## [TASK DETAILS]
Please count how many lines in the entries below contain "indicator" and reply with the figure alone.
EXTRACTED ENTRIES: Begin
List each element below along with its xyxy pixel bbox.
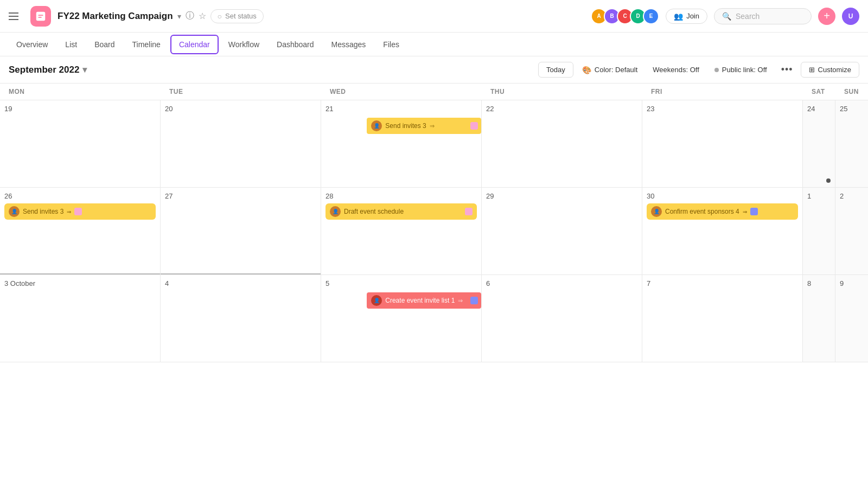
day-header-mon: Mon [0, 84, 161, 100]
date-5: 5 [326, 279, 477, 287]
cell-sep24[interactable]: 24 [803, 100, 835, 187]
set-status-button[interactable]: ○ Set status [210, 9, 264, 23]
cell-oct6[interactable]: 6 [482, 275, 642, 362]
event-send-invites-week1[interactable]: 👤 Send invites 3 ⇒ [367, 118, 481, 134]
cell-sep30[interactable]: 30 👤 Confirm event sponsors 4 ⇒ [642, 188, 803, 274]
cell-sep26[interactable]: 26 👤 Send invites 3 ⇒ [0, 188, 161, 274]
nav-item-overview[interactable]: Overview [9, 36, 55, 53]
cell-oct9[interactable]: 9 [835, 275, 868, 362]
date-26: 26 [4, 192, 156, 200]
cell-sep28[interactable]: 28 👤 Draft event schedule [321, 188, 482, 274]
avatar-5: E [643, 8, 659, 24]
join-icon: 👥 [674, 12, 683, 21]
dot-indicator [714, 68, 719, 72]
date-8: 8 [807, 279, 831, 287]
public-link-option[interactable]: Public link: Off [708, 62, 774, 77]
date-27: 27 [165, 192, 316, 200]
calendar-main: Mon Tue Wed Thu Fri Sat Sun 19 20 21 👤 S… [0, 84, 868, 362]
event-avatar: 👤 [651, 206, 662, 217]
date-6: 6 [486, 279, 637, 287]
nav-item-board[interactable]: Board [87, 36, 122, 53]
header: FY22 Marketing Campaign ▾ ⓘ ☆ ○ Set stat… [0, 0, 868, 33]
week-row-1: 19 20 21 👤 Send invites 3 ⇒ 22 23 24 25 [0, 100, 868, 188]
menu-icon[interactable] [9, 9, 24, 24]
team-avatars: A B C D E [591, 8, 659, 24]
cell-sep19[interactable]: 19 [0, 100, 161, 187]
day-header-fri: Fri [642, 84, 803, 100]
date-19: 19 [4, 105, 156, 113]
palette-icon: 🎨 [582, 66, 591, 74]
nav-item-files[interactable]: Files [375, 36, 407, 53]
cell-oct3[interactable]: 3 October [0, 275, 161, 362]
join-button[interactable]: 👥 Join [666, 9, 707, 24]
event-label: Send invites 3 [385, 122, 426, 130]
nav-item-calendar[interactable]: Calendar [170, 35, 219, 54]
search-box[interactable]: 🔍 Search [714, 8, 812, 24]
project-title: FY22 Marketing Campaign [58, 11, 173, 22]
cell-sep20[interactable]: 20 [161, 100, 321, 187]
cell-sep25[interactable]: 25 [835, 100, 868, 187]
dot-indicator [826, 178, 831, 183]
add-button[interactable]: + [818, 8, 835, 25]
date-25: 25 [840, 105, 864, 113]
cell-sep23[interactable]: 23 [642, 100, 803, 187]
event-text: Send invites 3 [23, 208, 63, 215]
today-button[interactable]: Today [538, 62, 573, 78]
star-icon[interactable]: ☆ [199, 11, 206, 21]
cell-sep27[interactable]: 27 [161, 188, 321, 274]
day-header-thu: Thu [482, 84, 642, 100]
title-area: FY22 Marketing Campaign ▾ ⓘ ☆ ○ Set stat… [58, 9, 264, 23]
day-headers: Mon Tue Wed Thu Fri Sat Sun [0, 84, 868, 100]
cell-oct2[interactable]: 2 [835, 188, 868, 274]
event-create-invite-list[interactable]: 👤 Create event invite list 1 ⇒ [367, 292, 481, 309]
event-draft-schedule[interactable]: 👤 Draft event schedule [326, 203, 477, 220]
cell-oct5[interactable]: 5 👤 Create event invite list 1 ⇒ [321, 275, 482, 362]
day-header-wed: Wed [321, 84, 482, 100]
customize-button[interactable]: ⊞ Customize [801, 62, 859, 78]
cell-oct1[interactable]: 1 [803, 188, 835, 274]
nav-item-timeline[interactable]: Timeline [125, 36, 168, 53]
month-chevron-icon[interactable]: ▾ [82, 65, 87, 75]
user-avatar[interactable]: U [842, 8, 859, 25]
calendar-toolbar: September 2022 ▾ Today 🎨 Color: Default … [0, 56, 868, 84]
date-1: 1 [807, 192, 831, 200]
nav-item-list[interactable]: List [58, 36, 85, 53]
search-icon: 🔍 [722, 12, 731, 21]
toolbar-right: Today 🎨 Color: Default Weekends: Off Pub… [538, 61, 859, 79]
cell-sep29[interactable]: 29 [482, 188, 642, 274]
subtask-icon: ⇒ [430, 123, 435, 130]
chain-icon: ⇒ [67, 209, 71, 215]
event-sq [465, 208, 473, 215]
event-color-sq [470, 297, 478, 304]
svg-rect-2 [38, 16, 41, 17]
subtask-icon: ⇒ [458, 297, 463, 304]
date-23: 23 [647, 105, 798, 113]
event-confirm-sponsors[interactable]: 👤 Confirm event sponsors 4 ⇒ [647, 203, 798, 220]
week-row-2: 26 👤 Send invites 3 ⇒ 27 28 👤 Draft even… [0, 188, 868, 275]
nav-item-messages[interactable]: Messages [324, 36, 374, 53]
date-30: 30 [647, 192, 798, 200]
month-title[interactable]: September 2022 ▾ [9, 65, 87, 75]
cell-oct7[interactable]: 7 [642, 275, 803, 362]
event-send-invites-26[interactable]: 👤 Send invites 3 ⇒ [4, 203, 156, 220]
date-2: 2 [840, 192, 864, 200]
more-options-button[interactable]: ••• [776, 61, 799, 79]
cell-sep22[interactable]: 22 [482, 100, 642, 187]
grid-icon: ⊞ [809, 66, 815, 74]
week-row-3: 3 October 4 5 👤 Create event invite list… [0, 275, 868, 362]
cell-sep21[interactable]: 21 👤 Send invites 3 ⇒ [321, 100, 482, 187]
weekends-option[interactable]: Weekends: Off [646, 62, 706, 77]
cell-oct8[interactable]: 8 [803, 275, 835, 362]
date-22: 22 [486, 105, 637, 113]
date-20: 20 [165, 105, 316, 113]
nav-item-workflow[interactable]: Workflow [221, 36, 267, 53]
event-avatar: 👤 [371, 295, 382, 306]
svg-rect-1 [38, 15, 43, 16]
color-option[interactable]: 🎨 Color: Default [576, 62, 644, 78]
day-header-sat: Sat [803, 84, 835, 100]
event-sq [74, 208, 82, 215]
cell-oct4[interactable]: 4 [161, 275, 321, 362]
info-icon[interactable]: ⓘ [186, 10, 194, 22]
title-chevron-icon[interactable]: ▾ [177, 12, 181, 21]
nav-item-dashboard[interactable]: Dashboard [269, 36, 322, 53]
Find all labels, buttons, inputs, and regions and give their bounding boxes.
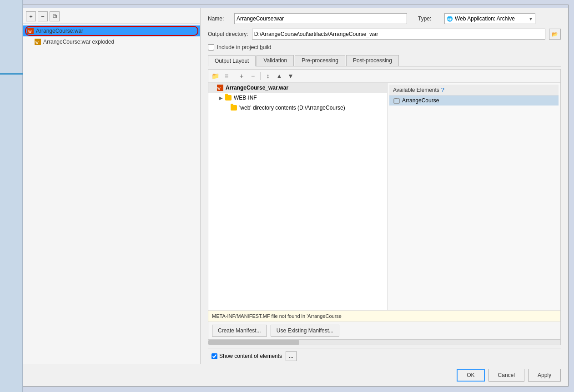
artifact-config-panel: Name: Type: 🌐 Web Application: Archive ▼… bbox=[201, 8, 568, 364]
move-down-button[interactable]: ▼ bbox=[286, 71, 296, 81]
layout-web-dir-item[interactable]: 'web' directory contents (D:\ArrangeCour… bbox=[208, 103, 387, 113]
manifest-warning-text: META-INF/MANIFEST.MF file not found in '… bbox=[212, 313, 342, 319]
tree-item-label: ArrangeCourse:war bbox=[36, 28, 83, 34]
include-build-checkbox[interactable] bbox=[208, 44, 214, 50]
tab-pre-processing[interactable]: Pre-processing bbox=[295, 55, 345, 66]
minus-icon: − bbox=[251, 72, 255, 80]
tree-item-label-exploded: ArrangeCourse:war exploded bbox=[43, 39, 114, 45]
layout-toolbar: 📁 ≡ + − ↕ bbox=[208, 70, 560, 83]
sort-icon: ↕ bbox=[267, 72, 270, 80]
type-value: Web Application: Archive bbox=[455, 15, 515, 22]
artifact-type-dropdown[interactable]: 🌐 Web Application: Archive ▼ bbox=[444, 13, 535, 24]
available-project-icon bbox=[393, 97, 400, 104]
output-layout-panel: 📁 ≡ + − ↕ bbox=[208, 69, 561, 345]
output-dir-row: Output directory: 📂 bbox=[208, 29, 561, 40]
war-filename-label: ArrangeCourse_war.war bbox=[226, 85, 288, 91]
artifact-tabs-bar: Output Layout Validation Pre-processing … bbox=[208, 55, 561, 66]
type-label: Type: bbox=[418, 15, 441, 22]
svg-text:W: W bbox=[35, 41, 39, 44]
web-dir-label: 'web' directory contents (D:\ArrangeCour… bbox=[239, 105, 345, 111]
up-arrow-icon: ▲ bbox=[276, 72, 282, 80]
svg-rect-7 bbox=[395, 98, 397, 99]
show-content-label: Show content of elements bbox=[219, 353, 282, 359]
war-exploded-icon: W bbox=[34, 38, 41, 45]
tab-validation[interactable]: Validation bbox=[257, 55, 294, 66]
ok-button[interactable]: OK bbox=[457, 369, 484, 382]
available-arrange-course[interactable]: ArrangeCourse bbox=[389, 95, 559, 106]
remove-artifact-button[interactable]: − bbox=[38, 11, 48, 21]
available-arrange-course-label: ArrangeCourse bbox=[402, 97, 439, 104]
down-arrow-icon: ▼ bbox=[287, 72, 294, 80]
move-up-button[interactable]: ▲ bbox=[274, 71, 284, 81]
name-label: Name: bbox=[208, 15, 231, 22]
war-artifact-icon: W bbox=[27, 27, 34, 35]
webinf-folder-icon bbox=[225, 94, 232, 101]
available-elements-header: Available Elements ? bbox=[389, 85, 559, 95]
manifest-warning: META-INF/MANIFEST.MF file not found in '… bbox=[208, 310, 560, 322]
webinf-expand-icon: ▶ bbox=[219, 95, 225, 101]
available-elements-help[interactable]: ? bbox=[441, 86, 444, 93]
artifact-name-input[interactable] bbox=[234, 13, 407, 24]
show-content-row: Show content of elements bbox=[211, 353, 282, 359]
tree-item-arrange-war-exploded[interactable]: W ArrangeCourse:war exploded bbox=[23, 36, 200, 47]
plus-icon: + bbox=[240, 72, 243, 80]
output-dir-input[interactable] bbox=[252, 29, 545, 40]
tab-output-layout[interactable]: Output Layout bbox=[208, 55, 256, 66]
web-dir-folder-icon bbox=[230, 104, 237, 111]
layout-list-button[interactable]: ≡ bbox=[222, 71, 232, 81]
webinf-label: WEB-INF bbox=[234, 95, 257, 101]
svg-text:W: W bbox=[217, 87, 221, 90]
new-dir-icon: 📁 bbox=[211, 72, 219, 80]
tree-item-arrange-war[interactable]: W ArrangeCourse:war bbox=[23, 25, 200, 36]
available-elements-label: Available Elements bbox=[393, 87, 439, 93]
layout-webinf-item[interactable]: ▶ WEB-INF bbox=[208, 93, 387, 103]
create-manifest-button[interactable]: Create Manifest... bbox=[212, 325, 267, 337]
svg-rect-6 bbox=[394, 99, 399, 103]
layout-war-file-item[interactable]: W ArrangeCourse_war.war bbox=[208, 83, 387, 93]
scrollbar-thumb[interactable] bbox=[208, 340, 299, 345]
new-dir-button[interactable]: 📁 bbox=[210, 71, 220, 81]
dropdown-arrow-icon: ▼ bbox=[529, 16, 533, 21]
tab-post-processing[interactable]: Post-processing bbox=[346, 55, 399, 66]
manifest-buttons-area: Create Manifest... Use Existing Manifest… bbox=[208, 322, 560, 339]
sort-button[interactable]: ↕ bbox=[263, 71, 273, 81]
name-type-row: Name: Type: 🌐 Web Application: Archive ▼ bbox=[208, 13, 561, 24]
include-build-row: Include in project build bbox=[208, 44, 561, 50]
layout-horizontal-scrollbar[interactable] bbox=[208, 339, 560, 345]
war-file-icon: W bbox=[217, 84, 224, 91]
layout-main-area: W ArrangeCourse_war.war ▶ W bbox=[208, 83, 560, 310]
copy-artifact-button[interactable]: ⧉ bbox=[50, 11, 60, 21]
layout-tree-panel: W ArrangeCourse_war.war ▶ W bbox=[208, 83, 388, 310]
add-artifact-button[interactable]: + bbox=[26, 11, 36, 21]
output-dir-label: Output directory: bbox=[208, 31, 248, 37]
remove-element-button[interactable]: − bbox=[248, 71, 258, 81]
cancel-button[interactable]: Cancel bbox=[488, 369, 524, 382]
artifact-tree: W ArrangeCourse:war W ArrangeCou bbox=[23, 24, 200, 364]
list-icon: ≡ bbox=[225, 72, 228, 80]
bottom-options-area: Show content of elements ... bbox=[208, 348, 561, 364]
svg-text:W: W bbox=[28, 30, 32, 34]
use-existing-manifest-button[interactable]: Use Existing Manifest... bbox=[271, 325, 339, 337]
available-elements-panel: Available Elements ? bbox=[388, 83, 560, 310]
show-content-checkbox[interactable] bbox=[211, 353, 217, 359]
dialog-footer: OK Cancel Apply bbox=[23, 364, 568, 386]
browse-icon: 📂 bbox=[552, 31, 558, 37]
left-toolbar: + − ⧉ bbox=[23, 10, 200, 24]
ellipsis-button[interactable]: ... bbox=[286, 351, 297, 361]
include-build-label: Include in project build bbox=[217, 44, 271, 50]
apply-button[interactable]: Apply bbox=[528, 369, 561, 382]
add-element-button[interactable]: + bbox=[237, 71, 247, 81]
browse-output-dir-button[interactable]: 📂 bbox=[549, 29, 561, 40]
EXTRACTED ENTRIES: End
## [RESULT BELOW]
2